Never trust a liar. Even though they will always trust themselves.

Dead Ducks

I was a little boy when my dad brought home the ducklings—five little yellow fur balls. They were wonderful. Sweetness incarnate.

I don’t remember when he built the pen at the back of our yard in that little industrial neighborhood. It was well-made with chicken wire and 2x4s caging our new pets. There is a garage now where this pen once existed, beneath a fruit-bearing mulberry tree. The ducks LOVED that tree every spring. Five yellow furry August Gloops with bills. The abundant berries turned the cage in to an organic Jackson Pollock painting.

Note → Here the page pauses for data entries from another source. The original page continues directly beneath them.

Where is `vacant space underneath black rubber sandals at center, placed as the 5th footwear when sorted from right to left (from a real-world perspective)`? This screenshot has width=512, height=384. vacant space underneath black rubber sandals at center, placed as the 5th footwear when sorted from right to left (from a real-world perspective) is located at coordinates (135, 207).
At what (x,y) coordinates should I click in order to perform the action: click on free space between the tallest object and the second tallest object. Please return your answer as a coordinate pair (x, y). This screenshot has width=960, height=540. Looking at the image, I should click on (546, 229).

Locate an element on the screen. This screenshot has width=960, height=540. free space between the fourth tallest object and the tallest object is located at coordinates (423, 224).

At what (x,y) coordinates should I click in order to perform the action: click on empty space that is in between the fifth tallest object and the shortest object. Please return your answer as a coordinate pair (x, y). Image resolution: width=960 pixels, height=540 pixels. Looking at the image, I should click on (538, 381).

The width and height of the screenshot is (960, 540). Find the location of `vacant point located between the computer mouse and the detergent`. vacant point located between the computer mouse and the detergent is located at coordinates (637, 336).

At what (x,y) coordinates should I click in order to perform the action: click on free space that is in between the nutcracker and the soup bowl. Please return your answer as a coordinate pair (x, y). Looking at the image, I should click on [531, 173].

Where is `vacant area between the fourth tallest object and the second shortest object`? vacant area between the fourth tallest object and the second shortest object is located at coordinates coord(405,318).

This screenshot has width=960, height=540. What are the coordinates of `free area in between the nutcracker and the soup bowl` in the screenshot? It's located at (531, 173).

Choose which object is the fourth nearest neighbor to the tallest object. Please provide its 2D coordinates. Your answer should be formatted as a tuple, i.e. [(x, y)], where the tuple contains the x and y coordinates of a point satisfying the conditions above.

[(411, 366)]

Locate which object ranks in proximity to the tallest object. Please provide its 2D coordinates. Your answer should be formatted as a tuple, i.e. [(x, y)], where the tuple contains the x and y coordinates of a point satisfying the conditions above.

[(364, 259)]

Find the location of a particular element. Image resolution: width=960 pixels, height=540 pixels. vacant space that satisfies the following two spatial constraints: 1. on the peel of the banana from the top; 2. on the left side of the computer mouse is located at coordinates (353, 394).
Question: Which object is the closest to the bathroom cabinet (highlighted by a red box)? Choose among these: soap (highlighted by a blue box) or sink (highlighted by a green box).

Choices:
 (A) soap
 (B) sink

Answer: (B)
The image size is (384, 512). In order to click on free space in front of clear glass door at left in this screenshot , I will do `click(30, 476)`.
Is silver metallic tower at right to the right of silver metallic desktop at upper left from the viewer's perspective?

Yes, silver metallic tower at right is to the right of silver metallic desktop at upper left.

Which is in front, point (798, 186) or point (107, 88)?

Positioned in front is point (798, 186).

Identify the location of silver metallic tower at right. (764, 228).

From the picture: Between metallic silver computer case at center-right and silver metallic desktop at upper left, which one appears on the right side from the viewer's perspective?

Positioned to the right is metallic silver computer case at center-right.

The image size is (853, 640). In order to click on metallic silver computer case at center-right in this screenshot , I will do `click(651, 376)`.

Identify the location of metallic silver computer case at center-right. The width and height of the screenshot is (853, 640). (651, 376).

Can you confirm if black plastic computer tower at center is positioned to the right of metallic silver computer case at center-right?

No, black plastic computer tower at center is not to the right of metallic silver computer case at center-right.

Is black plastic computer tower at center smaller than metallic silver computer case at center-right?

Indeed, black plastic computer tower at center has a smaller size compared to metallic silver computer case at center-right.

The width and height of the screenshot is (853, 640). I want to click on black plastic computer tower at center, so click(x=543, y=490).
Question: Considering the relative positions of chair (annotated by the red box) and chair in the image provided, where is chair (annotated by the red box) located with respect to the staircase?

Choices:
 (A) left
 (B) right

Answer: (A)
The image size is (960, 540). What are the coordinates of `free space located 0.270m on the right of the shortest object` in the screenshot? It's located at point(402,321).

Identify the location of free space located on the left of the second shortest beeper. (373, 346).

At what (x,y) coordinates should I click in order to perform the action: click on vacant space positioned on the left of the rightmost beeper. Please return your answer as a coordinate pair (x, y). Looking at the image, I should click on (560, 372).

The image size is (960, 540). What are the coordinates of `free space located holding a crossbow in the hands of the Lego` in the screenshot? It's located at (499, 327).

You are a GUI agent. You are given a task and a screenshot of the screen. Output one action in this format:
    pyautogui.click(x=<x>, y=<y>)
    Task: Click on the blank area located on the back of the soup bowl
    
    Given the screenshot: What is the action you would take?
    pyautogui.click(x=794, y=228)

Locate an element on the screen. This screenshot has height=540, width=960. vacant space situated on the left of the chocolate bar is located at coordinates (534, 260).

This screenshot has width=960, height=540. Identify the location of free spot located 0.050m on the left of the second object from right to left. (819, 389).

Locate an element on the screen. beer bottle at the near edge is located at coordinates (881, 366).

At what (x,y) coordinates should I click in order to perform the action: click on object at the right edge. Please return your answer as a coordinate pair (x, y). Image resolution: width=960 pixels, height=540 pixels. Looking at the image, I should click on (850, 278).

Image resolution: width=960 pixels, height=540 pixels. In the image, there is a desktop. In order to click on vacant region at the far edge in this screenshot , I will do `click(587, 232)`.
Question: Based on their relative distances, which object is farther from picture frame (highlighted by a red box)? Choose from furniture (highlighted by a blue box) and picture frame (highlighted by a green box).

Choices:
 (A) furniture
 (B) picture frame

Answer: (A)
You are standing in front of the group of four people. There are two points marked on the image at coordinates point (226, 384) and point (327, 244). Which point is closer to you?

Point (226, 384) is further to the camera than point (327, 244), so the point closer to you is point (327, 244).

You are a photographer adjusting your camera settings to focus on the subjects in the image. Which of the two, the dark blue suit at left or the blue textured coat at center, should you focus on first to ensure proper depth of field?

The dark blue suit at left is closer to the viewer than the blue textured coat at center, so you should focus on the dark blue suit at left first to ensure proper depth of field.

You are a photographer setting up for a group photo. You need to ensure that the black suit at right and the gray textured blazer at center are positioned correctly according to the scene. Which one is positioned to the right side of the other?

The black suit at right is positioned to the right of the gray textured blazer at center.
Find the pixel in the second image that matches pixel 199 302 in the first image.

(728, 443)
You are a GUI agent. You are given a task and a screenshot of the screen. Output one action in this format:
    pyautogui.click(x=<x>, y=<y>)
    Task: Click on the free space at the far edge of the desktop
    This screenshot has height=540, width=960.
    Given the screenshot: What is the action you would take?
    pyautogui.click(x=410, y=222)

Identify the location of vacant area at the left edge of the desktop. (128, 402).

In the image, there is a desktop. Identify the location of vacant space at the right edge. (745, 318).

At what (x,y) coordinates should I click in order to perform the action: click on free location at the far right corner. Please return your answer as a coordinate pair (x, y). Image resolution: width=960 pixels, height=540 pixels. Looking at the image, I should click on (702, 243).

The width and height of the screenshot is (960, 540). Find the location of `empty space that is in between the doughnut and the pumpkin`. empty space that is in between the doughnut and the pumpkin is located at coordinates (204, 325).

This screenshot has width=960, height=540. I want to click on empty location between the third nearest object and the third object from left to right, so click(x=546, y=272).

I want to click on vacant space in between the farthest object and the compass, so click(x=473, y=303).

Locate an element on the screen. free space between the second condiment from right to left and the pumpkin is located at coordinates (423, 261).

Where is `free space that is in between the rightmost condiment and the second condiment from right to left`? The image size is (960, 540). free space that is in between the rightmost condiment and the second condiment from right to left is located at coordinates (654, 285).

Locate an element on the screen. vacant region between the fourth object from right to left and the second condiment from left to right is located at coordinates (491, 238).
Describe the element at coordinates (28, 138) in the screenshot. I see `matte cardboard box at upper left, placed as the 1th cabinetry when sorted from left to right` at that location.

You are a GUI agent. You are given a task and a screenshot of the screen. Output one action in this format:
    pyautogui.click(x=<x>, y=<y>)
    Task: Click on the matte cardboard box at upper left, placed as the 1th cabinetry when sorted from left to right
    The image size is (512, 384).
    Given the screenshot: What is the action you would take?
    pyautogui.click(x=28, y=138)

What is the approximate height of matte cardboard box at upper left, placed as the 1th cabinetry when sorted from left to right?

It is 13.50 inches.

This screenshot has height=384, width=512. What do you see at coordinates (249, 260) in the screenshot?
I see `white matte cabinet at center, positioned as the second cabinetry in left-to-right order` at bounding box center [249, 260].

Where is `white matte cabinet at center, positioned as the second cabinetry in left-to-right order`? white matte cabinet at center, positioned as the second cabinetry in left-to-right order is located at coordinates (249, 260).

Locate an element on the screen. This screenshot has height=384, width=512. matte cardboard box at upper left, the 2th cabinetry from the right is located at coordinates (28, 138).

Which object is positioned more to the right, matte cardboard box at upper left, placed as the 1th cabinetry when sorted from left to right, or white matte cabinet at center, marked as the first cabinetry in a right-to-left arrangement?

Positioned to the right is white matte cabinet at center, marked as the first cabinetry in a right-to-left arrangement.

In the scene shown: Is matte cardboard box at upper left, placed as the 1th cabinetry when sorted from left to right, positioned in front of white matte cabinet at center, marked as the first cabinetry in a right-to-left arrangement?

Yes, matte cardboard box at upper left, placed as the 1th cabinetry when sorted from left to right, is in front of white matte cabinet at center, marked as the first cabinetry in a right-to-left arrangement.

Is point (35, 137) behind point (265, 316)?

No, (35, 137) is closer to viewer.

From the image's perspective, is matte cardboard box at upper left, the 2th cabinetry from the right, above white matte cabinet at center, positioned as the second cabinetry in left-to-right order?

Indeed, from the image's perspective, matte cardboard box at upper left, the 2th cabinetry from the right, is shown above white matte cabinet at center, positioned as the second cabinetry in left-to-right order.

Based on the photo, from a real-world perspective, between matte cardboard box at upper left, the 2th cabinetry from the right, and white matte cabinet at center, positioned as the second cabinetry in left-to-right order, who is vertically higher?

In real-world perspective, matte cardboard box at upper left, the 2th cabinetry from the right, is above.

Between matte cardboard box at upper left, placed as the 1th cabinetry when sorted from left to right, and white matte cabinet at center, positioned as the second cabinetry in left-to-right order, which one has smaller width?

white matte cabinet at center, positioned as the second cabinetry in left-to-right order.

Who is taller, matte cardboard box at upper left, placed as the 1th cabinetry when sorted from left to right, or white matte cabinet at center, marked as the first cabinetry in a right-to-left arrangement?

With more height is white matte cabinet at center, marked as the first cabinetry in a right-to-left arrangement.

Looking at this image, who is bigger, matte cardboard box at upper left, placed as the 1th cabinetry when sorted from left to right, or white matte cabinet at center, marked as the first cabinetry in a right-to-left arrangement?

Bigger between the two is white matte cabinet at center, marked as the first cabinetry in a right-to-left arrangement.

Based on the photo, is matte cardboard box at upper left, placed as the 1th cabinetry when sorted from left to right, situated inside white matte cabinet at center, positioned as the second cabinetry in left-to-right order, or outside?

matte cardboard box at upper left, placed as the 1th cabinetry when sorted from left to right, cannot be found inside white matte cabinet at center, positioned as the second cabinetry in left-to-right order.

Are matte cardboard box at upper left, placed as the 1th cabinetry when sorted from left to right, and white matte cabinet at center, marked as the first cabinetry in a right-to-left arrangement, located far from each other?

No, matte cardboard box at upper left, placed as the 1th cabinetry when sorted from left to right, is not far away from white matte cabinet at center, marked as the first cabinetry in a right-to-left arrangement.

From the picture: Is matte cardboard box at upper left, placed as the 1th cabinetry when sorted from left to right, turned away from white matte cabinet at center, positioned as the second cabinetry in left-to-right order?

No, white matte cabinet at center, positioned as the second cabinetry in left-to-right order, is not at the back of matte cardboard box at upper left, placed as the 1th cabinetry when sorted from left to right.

It didn’t occur to me then that the cage was not just keeping our little friends in; it was keeping a dangerous world out. We never did (and even now rarely do) think about our own lives like that—with the protective walls and limits. We only ever saw the barriers, never what those walls were keeping at bay. What mental construct makes every living thing believe that the grass is always greener?

Existentialism aside, the pen did stink.

Our favorite thing was to get our ducks out and pet them—usually until we got pooped on. As they grew older, the appeal lessened. Wild animals are never much fun to domesticate, and with experience, our cute ducklings developed defensive, even aggressive, natures. When they bit, we knew they meant business, and it was time to put them back where we found them. It scared me and my sisters.
While they were still ducklings, one died. I did not know why. These things, I suppose, are just part of animal life. We just found him one morning in the corner of the pen, all by himself. His brothers and sisters were oblivious to the tragedy of his lifeless and still body. I was broken by the loss. Having four other ducks to play with was meaningless. I don’t recall if that duck was specifically special to me or if it was my first experience with death. I still feel the hurt and the loss though.

“Bury him,” my dad said when I told him what I’d found.

So I dug through my meager possessions for a proper casket for the little lifeless body. Eventually, I found the perfect little cardboard box that housed some knick-knack or another.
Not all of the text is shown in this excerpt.